I'm building an analytics package, and project requirements state that I need to support 1 billion hits per day. Yep, "billion". In other words, no less than 12,000 hits per second sustained, and preferably some room to burst. I know I'll need multiple servers for this, but I'm trying to get maximum performance out of each node before "throwing more hardware at it".
Right now, I have the hits-tracking portion completed, and well optimized. I pretty much just save the requests straight into Redis (for later processing with Hadoop). The application is Python/Django with a gunicorn for the gateway.
My 2GB Ubuntu 10.04 Rackspace server (not a production machine) can serve about 1200 static files per second (benchmarked using Apache AB against a single static asset). To compare, if I swap out the static file link with my tracking link, I still get about 600 requests per second -- I think this means my tracker is well optimized, because it's only a factor of 2 slower than serving the same static asset repeatedly.
However, when I benchmark with millions of hits, I notice a few things --
- No disk usage -- this is expected, because I've turned off all Nginx logs, and my custom code doesn't do anything but save the request details into Redis.
- Non-constant memory usage -- Presumably due to Redis' memory managing, my memory usage will gradually climb up and then drop back down, but it's never once been my bottleneck.
- System load hovers around 2-4, the system is still responsive during even my heaviest benchmarks, and I can still manually view http://mysite.com/tracking/pixel with little visible delay while my (other) server performs 600 requests per second.
- If I run a short test, say 50,000 hits (takes about 2m), I get a steady, reliable 600 requests per second. If I run a longer test (tried up to 3.5m so far), my r/s degrades to about 250.
My questions --
a. Does it look like I'm maxing out this server yet? Is 1,200/s static files nginx performance comparable to what others have experienced?
b.

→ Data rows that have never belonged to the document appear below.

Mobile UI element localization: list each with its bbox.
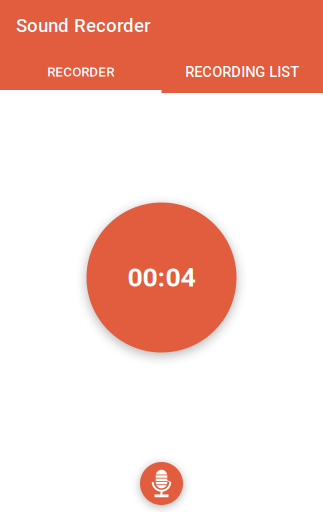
staticText: RECORDING LIST (185, 63, 299, 81)
staticText: 00:04 (128, 262, 196, 293)
button[interactable]: Record (140, 462, 183, 505)
staticText: RECORDER (47, 64, 114, 80)
staticText: Sound Recorder (16, 15, 151, 36)
button[interactable]: RECORDING LIST (162, 51, 323, 93)
button[interactable]: RECORDER (0, 51, 162, 93)
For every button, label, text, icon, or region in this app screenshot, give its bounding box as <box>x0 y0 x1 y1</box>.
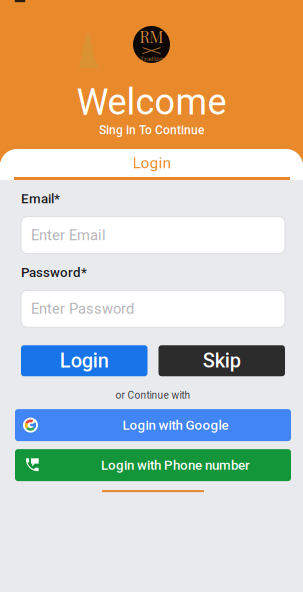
button[interactable]: Login with Phone number <box>15 449 291 481</box>
staticText: Password* <box>21 265 87 280</box>
button[interactable]: Login <box>0 149 303 180</box>
staticText: RM <box>140 26 164 47</box>
button[interactable]: Skip <box>158 345 285 376</box>
staticText: Trading <box>140 54 163 62</box>
button[interactable]: Login <box>21 345 148 376</box>
staticText: Email* <box>21 191 60 207</box>
button[interactable]: Login with Google <box>15 409 291 441</box>
staticText: Sing in To Continue <box>99 123 204 137</box>
staticText: Skip <box>203 349 241 372</box>
staticText: Welcome <box>76 81 226 123</box>
staticText: Enter Email <box>31 226 106 244</box>
staticText: Login <box>60 349 109 372</box>
staticText: Login with Google <box>122 417 228 433</box>
staticText: Enter Password <box>31 300 134 317</box>
staticText: or Continue with <box>116 389 190 401</box>
staticText: Login with Phone number <box>101 457 250 473</box>
staticText: Login <box>132 154 170 172</box>
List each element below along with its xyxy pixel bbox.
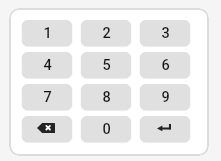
staticText: 0 [102, 121, 111, 138]
button[interactable]: 0 [81, 116, 131, 142]
staticText: 7 [43, 89, 52, 106]
button[interactable]: 7 [22, 84, 72, 110]
staticText: 1 [43, 25, 52, 42]
button[interactable]: 6 [140, 52, 190, 78]
button[interactable]: Backspace [22, 116, 72, 142]
button[interactable]: 5 [81, 52, 131, 78]
button[interactable]: 9 [140, 84, 190, 110]
button[interactable]: 1 [22, 20, 72, 46]
button[interactable]: 4 [22, 52, 72, 78]
button[interactable]: Enter [140, 116, 190, 142]
staticText: 2 [102, 25, 111, 42]
button[interactable]: 8 [81, 84, 131, 110]
button[interactable]: 3 [140, 20, 190, 46]
staticText: 3 [161, 25, 170, 42]
staticText: 9 [161, 89, 170, 106]
staticText: 8 [102, 89, 111, 106]
staticText: 4 [43, 57, 52, 74]
staticText: 5 [102, 57, 111, 74]
staticText: 6 [161, 57, 170, 74]
button[interactable]: 2 [81, 20, 131, 46]
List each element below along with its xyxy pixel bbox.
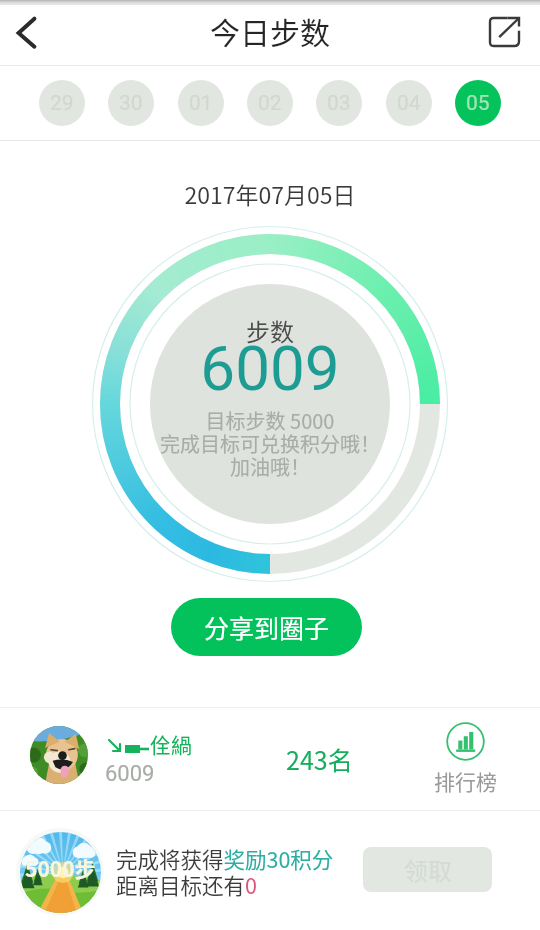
staticText: 30 <box>119 91 143 116</box>
staticText: 领取 <box>404 852 452 887</box>
button[interactable]: 01 <box>178 80 224 126</box>
staticText: 243名 <box>286 741 353 777</box>
staticText: 05 <box>466 91 490 116</box>
staticText: 2017年07月05日 <box>0 177 540 210</box>
staticText: 步数 <box>86 313 454 348</box>
staticText: 佺緺 <box>150 729 192 759</box>
button[interactable]: 04 <box>386 80 432 126</box>
button[interactable]: 佺緺 <box>0 708 540 810</box>
button[interactable]: 05 <box>455 80 501 126</box>
button[interactable]: Share <box>489 17 520 47</box>
button[interactable]: 排行榜 <box>430 722 500 796</box>
staticText: 5000步 <box>25 853 96 883</box>
button[interactable]: 30 <box>108 80 154 126</box>
staticText: 02 <box>258 91 282 116</box>
staticText: 完成将获得奖励30积分 <box>116 843 334 874</box>
staticText: 01 <box>189 91 213 116</box>
button[interactable]: 02 <box>247 80 293 126</box>
staticText: 分享到圈子 <box>204 609 330 645</box>
staticText: 29 <box>50 91 74 116</box>
staticText: 04 <box>397 91 421 116</box>
staticText: 6009 <box>105 761 155 787</box>
staticText: 今日步数 <box>210 9 330 52</box>
staticText: 03 <box>327 91 351 116</box>
staticText: 距离目标还有0 <box>116 869 257 900</box>
staticText: 6009 <box>86 332 454 405</box>
button[interactable]: 03 <box>316 80 362 126</box>
button[interactable]: 领取 <box>363 847 492 892</box>
button[interactable]: Back <box>2 10 52 60</box>
button[interactable]: 29 <box>39 80 85 126</box>
staticText: 目标步数 5000 完成目标可兑换积分哦！ 加油哦！ <box>86 406 454 481</box>
button[interactable]: 分享到圈子 <box>171 598 362 656</box>
staticText: 排行榜 <box>434 766 497 796</box>
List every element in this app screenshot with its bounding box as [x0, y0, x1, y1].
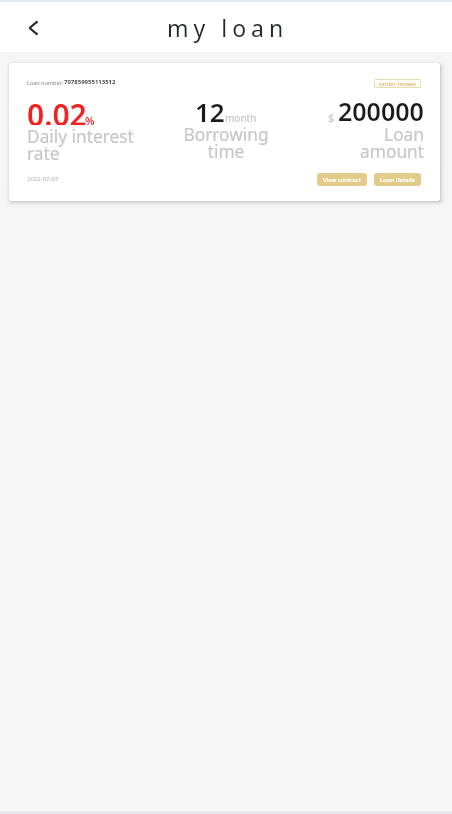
- staticText: View contract: [323, 176, 361, 184]
- staticText: Loan amount: [316, 123, 424, 163]
- staticText: 0.02: [27, 94, 87, 125]
- button[interactable]: Loan number:: [9, 63, 440, 201]
- staticText: Daily interest rate: [27, 125, 135, 165]
- staticText: Loan Details: [380, 176, 415, 184]
- staticText: under review: [379, 80, 416, 88]
- button[interactable]: View contract: [317, 173, 367, 186]
- staticText: 707859955113512: [64, 78, 116, 86]
- button[interactable]: under review: [374, 79, 421, 88]
- staticText: $: [328, 110, 335, 125]
- staticText: 12: [195, 94, 225, 123]
- staticText: month: [225, 111, 257, 125]
- button[interactable]: Back: [0, 2, 62, 52]
- staticText: %: [85, 113, 95, 128]
- button[interactable]: Loan Details: [374, 173, 421, 186]
- staticText: Borrowing time: [172, 123, 280, 163]
- staticText: 200000: [338, 94, 424, 123]
- staticText: 2022-07-07: [27, 175, 59, 183]
- staticText: Loan number:: [27, 79, 64, 86]
- staticText: my loan: [167, 12, 289, 43]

Are there common nginx tunings for such high-volume applications? I have worker threads set to 64, and gunicorn worker threads set to 8, but tweaking these values doesn't seem to help or harm me much.
c. Are there any linux-level settings that could be limiting my incoming connections?
d. What could cause my performance to degrade to 250r/s on long-running tests? Again, the memory is not maxing out during these tests, and HDD use is nil.
Thanks in advance, all :)
EDIT Here is my nginx config -- http://pastie.org/1450749 -- it's mostly vanilla, with obvious fat trimmed out.
You're abusing Nginx's worker_threads. There is absolutely no need to run that many workers. You should run as many workers as you have CPUs and call it a day. If you're running gunicorn on the same server, you should probably limit nginx workers to two. Otherwise, you're just going to thrash the CPUs with all the context switching required to manage all of those processes.
I have used nginx to serve 5K request a second for static content. You can increase the number of worker_connections which are currently set to 1024.
The max_client calculation would be as follows.
The worker_connections and worker_proceses from the main section allows you to calculate maxclients value:
max_clients = worker_processes * worker_connections
In a reverse proxy situation, max_clients becomes
max_clients = worker_processes * worker_connections/4
http://wiki.nginx.org/EventsModule#worker_connections
Calculating the max worker connections is easy once you know the capacity of your setup. Total capacity/number of core is max worker connections. To calculate total capacity there are multiple ways.
If you the above method doesn't work for you then try the methods below. I am doing broad assumptions ignoring RAM and IO, they will also factor in but these will give you starting points and you can make adjustments from there on.
Assumption that bandwidth is the bottleneck, take the average object size that nginx is serving and divide your bandwidth with that and you'll get the max supported qps.
In the second assumption, CPU is the bottleneck. In this case measure the request time and divide 1 by it and multiple with the number of cores in your system. This will give the number of request per second nginx can handle.